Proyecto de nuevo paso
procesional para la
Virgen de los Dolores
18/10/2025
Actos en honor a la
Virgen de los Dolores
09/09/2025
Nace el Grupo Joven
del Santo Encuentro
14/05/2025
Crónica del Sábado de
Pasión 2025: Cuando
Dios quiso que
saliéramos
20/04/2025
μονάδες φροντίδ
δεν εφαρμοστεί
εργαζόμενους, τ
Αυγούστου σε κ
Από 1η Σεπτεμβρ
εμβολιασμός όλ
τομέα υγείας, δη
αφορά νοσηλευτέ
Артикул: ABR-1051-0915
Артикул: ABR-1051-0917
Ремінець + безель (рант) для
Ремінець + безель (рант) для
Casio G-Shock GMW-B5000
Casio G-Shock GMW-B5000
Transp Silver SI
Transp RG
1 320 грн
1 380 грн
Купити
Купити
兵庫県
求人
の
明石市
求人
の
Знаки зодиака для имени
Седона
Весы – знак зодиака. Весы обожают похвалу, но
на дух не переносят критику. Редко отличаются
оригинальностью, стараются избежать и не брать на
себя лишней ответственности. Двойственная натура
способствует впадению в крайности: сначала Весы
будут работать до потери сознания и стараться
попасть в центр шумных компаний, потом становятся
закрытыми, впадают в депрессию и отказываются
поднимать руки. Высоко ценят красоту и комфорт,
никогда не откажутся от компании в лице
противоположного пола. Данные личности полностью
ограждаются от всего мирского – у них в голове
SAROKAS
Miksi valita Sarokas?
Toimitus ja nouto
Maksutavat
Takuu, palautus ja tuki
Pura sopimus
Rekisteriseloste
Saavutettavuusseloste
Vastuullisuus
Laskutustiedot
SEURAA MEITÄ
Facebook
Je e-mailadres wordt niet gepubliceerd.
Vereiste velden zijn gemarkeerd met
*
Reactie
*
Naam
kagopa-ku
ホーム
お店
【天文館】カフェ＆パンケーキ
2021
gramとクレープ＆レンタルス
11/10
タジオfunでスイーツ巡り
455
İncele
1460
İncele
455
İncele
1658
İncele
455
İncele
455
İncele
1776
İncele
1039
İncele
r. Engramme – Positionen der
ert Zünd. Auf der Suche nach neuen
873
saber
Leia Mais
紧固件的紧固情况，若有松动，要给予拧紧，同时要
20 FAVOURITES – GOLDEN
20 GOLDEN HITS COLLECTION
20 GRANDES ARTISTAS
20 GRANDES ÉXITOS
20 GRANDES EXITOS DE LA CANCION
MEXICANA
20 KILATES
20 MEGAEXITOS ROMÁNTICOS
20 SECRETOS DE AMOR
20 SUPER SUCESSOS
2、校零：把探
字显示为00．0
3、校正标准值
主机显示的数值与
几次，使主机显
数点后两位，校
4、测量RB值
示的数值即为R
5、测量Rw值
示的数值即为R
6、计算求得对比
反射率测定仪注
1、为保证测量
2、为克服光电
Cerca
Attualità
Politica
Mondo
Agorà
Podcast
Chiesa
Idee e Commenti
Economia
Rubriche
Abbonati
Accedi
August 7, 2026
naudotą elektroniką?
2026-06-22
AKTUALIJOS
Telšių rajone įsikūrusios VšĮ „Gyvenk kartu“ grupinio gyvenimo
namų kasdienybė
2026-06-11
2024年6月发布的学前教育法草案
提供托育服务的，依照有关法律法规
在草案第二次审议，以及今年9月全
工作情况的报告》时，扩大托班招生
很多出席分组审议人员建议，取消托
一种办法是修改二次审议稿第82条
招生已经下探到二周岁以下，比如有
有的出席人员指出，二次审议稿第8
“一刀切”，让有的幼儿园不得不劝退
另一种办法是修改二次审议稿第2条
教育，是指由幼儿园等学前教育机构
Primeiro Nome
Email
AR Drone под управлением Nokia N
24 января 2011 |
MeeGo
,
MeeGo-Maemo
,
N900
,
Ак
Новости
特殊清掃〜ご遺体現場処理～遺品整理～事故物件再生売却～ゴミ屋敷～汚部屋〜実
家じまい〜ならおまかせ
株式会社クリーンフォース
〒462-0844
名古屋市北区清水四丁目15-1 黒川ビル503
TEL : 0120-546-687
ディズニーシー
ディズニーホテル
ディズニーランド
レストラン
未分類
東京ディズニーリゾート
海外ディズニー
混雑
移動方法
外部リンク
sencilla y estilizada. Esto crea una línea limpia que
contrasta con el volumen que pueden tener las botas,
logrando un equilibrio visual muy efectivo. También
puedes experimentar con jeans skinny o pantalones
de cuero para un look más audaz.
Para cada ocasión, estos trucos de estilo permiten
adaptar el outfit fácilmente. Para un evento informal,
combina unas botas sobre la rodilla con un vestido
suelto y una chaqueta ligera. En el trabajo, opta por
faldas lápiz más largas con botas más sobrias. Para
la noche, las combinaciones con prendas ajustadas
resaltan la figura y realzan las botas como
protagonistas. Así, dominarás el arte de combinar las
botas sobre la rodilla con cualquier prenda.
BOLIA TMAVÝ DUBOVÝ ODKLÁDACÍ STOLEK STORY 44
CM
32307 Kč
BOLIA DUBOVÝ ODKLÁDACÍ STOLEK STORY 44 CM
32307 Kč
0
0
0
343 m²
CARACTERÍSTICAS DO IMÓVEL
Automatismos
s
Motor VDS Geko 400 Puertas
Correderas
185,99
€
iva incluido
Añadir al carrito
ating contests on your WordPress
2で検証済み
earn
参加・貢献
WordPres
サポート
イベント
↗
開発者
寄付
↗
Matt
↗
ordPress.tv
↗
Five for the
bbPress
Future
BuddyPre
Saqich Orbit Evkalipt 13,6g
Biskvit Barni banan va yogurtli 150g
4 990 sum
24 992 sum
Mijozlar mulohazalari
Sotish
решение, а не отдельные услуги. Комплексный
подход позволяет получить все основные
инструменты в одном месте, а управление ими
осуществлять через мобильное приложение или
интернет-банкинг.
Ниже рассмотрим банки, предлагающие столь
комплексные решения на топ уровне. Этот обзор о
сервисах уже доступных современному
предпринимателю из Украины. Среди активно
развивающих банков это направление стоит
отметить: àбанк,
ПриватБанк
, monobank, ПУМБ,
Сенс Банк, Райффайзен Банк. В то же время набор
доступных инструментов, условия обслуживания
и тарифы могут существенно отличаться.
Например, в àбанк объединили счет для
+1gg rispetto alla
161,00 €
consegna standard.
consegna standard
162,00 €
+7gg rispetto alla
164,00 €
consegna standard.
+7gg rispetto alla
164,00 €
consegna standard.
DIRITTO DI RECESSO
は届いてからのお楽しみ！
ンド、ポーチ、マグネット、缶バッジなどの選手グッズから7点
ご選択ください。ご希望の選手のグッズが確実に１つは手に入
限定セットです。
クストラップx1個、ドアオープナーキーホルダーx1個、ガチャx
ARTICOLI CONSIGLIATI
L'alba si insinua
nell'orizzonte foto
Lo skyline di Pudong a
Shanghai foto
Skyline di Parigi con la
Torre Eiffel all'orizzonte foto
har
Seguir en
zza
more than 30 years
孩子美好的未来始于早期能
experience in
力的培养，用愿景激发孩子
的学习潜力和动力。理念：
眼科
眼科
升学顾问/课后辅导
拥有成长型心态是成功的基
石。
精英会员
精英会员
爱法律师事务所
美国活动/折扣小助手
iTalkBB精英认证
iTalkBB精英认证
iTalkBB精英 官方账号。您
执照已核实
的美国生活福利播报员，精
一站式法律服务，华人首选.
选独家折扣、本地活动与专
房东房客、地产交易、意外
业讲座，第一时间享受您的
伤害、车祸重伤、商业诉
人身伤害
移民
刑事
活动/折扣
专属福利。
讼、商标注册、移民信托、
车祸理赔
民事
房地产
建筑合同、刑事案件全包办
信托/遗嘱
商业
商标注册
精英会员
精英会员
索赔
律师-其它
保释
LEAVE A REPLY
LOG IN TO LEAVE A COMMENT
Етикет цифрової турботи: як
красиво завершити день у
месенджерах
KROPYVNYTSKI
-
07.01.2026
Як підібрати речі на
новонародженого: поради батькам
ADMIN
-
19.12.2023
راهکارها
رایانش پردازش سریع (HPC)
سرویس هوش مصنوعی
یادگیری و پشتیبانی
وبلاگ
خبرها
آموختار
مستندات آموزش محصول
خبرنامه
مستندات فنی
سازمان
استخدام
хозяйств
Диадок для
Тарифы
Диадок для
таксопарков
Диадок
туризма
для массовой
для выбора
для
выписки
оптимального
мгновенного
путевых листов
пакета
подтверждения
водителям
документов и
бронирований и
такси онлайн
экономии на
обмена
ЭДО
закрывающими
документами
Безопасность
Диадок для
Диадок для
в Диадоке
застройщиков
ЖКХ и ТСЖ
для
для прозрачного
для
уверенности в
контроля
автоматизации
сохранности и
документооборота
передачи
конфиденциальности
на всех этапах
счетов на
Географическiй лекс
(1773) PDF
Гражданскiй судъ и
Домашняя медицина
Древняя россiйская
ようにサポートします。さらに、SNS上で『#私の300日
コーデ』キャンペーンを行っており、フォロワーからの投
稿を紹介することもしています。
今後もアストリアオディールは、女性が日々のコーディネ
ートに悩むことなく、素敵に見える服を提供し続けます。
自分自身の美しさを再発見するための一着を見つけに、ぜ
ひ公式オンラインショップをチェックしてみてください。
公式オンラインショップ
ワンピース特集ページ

Work task: Compute the number of lines above that contain the string "STORY". Reply with that value only.

Task answer: 2